Here we report on the production in Escherichia coli of a protein chimera, denoted as CRM197-RBD, which is proposed as a candidate vaccine against SARS-CoV-2. In particular, to obtain CRM197-RBD we developed an efficient, time-saving procedure consisting of: (i) a fermentation the length of which is approximately equal to 7 h, including the culture of E. coli cells and their induction to overexpress the target protein; (ii) the isolation of non-classical inclusion bodies obtained by cells lysis and a single centrifugation step; (iii) the solubilization of the target protein with sarkosyl, the removal of which from the protein solution is accomplished in 4.5 h by adsorption on Amberlite XAD-4; (iv) the isolation of DNA-free CRM197-RBD by polyethylenimine (PEI) precipitation of the nucleic acid; (v) the separation of PEI from the target protein by salting out with ammonium sulfate. At the end of this procedure, which takes 25–30 h, CRM197-RBD can be dialyzed to obtain the protein in the buffer of choice, e.g. PBS, and free of ammonium sulfate. By this means, we obtained a yield equal to 23 mg of purified protein per litre of culture. It should also be remarked that this yield can be largely increased by production of biomass with appropriate fermenters.
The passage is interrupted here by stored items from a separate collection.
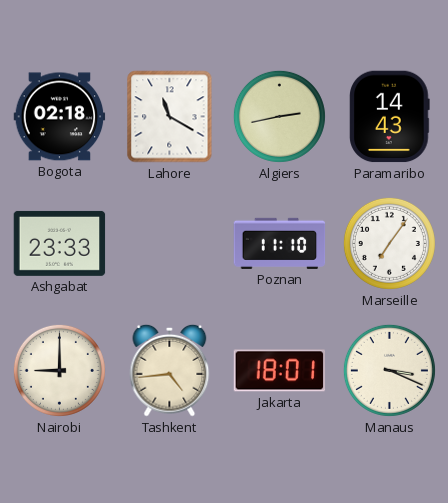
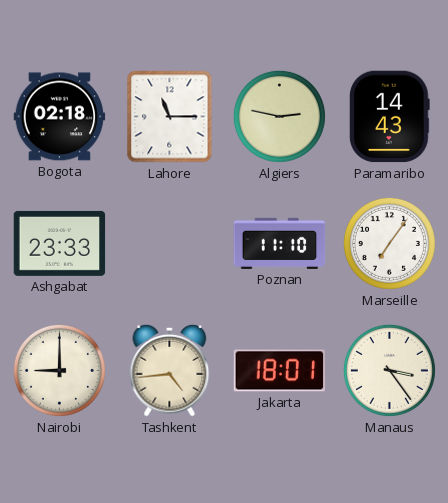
Lahore: 11:20 -> 11:15
Algiers: 2:43 -> 2:47
Manaus: 3:19 -> 3:24
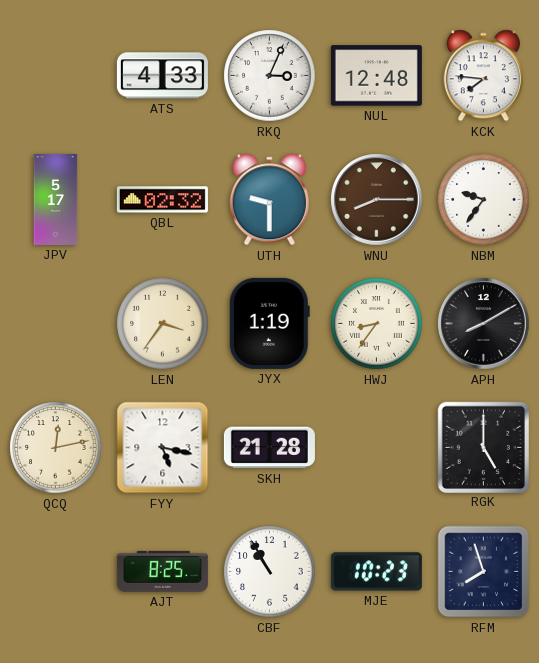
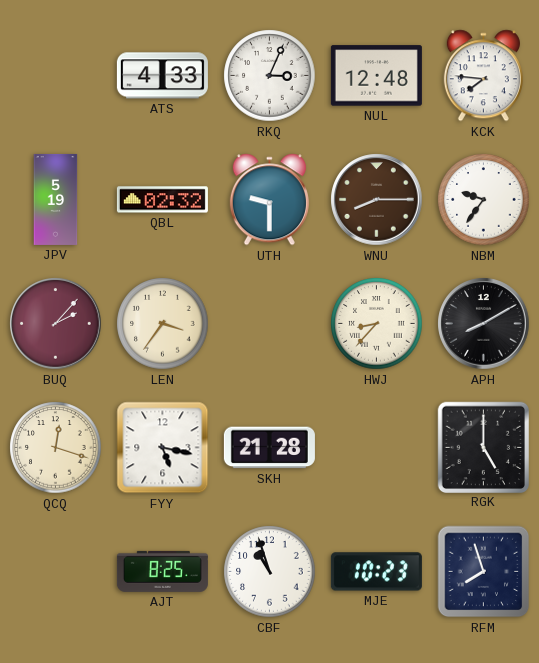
JPV: 5:17 -> 5:19
BUQ: none -> 2:07
JYX: 1:19 -> none
HWJ: 8:36 -> 8:37
QCQ: 12:13 -> 12:18
CBF: 10:55 -> 10:57
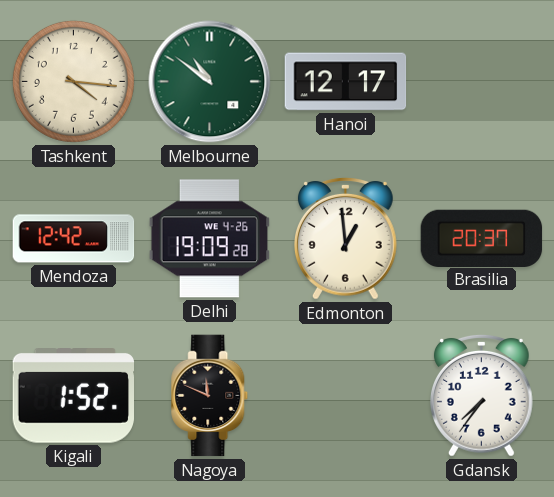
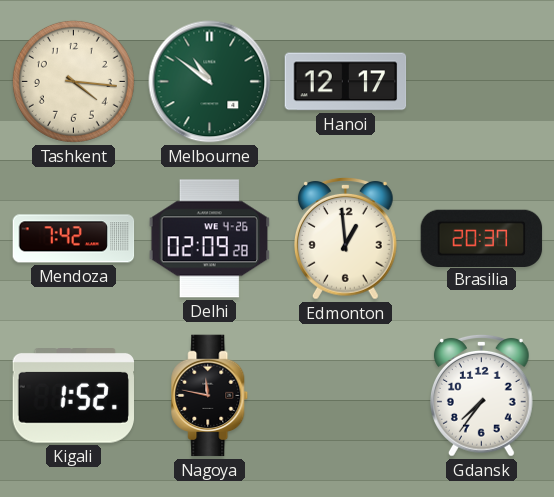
Mendoza: 12:42 -> 7:42
Delhi: 19:09 -> 02:09
Nagoya: 11:49 -> 11:47
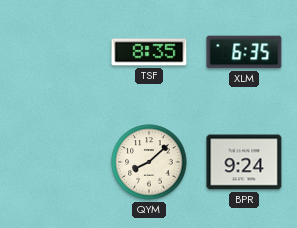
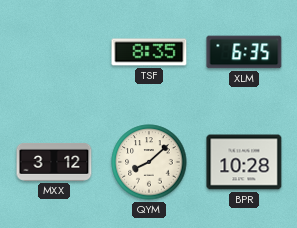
MXX: none -> 3:12
BPR: 9:24 -> 10:28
As previously mentioned, the rapid emergence of SARS-CoV-2 variants, such as the present Omicron, is a major concern. The Spike protein of Omicron contains 30 site-specific substitutions, 15 of which reside in the RBD (Cui et al. 2022). Interestingly, none of the eight RBD cysteines are affected by these mutations (Cui et al. 2022), therefore leaving the four disulfide bridges of RBD unaltered. Moreover, the overall tertiary structure of Omicron RBD does not substantially differ from that of its progenitor, except for a significant shift in a α-helix located near the mutated amino acids S371, S373, and S375 (Zhang et al. 2022). Accordingly, and considering the convenience of gene synthesis for rapidly obtaining variants of a coding sequence, the strategy we reported here appears suitable for redirecting the production of vaccines in a timely manner.

Importantly, we also demonstrated that CRM197-RBD is stable at room temperature for 24 h (Bellone et al. 2021). We therefore suggest that the procedure described here will be useful for providing inexpensive vaccines that do not require a cold chain.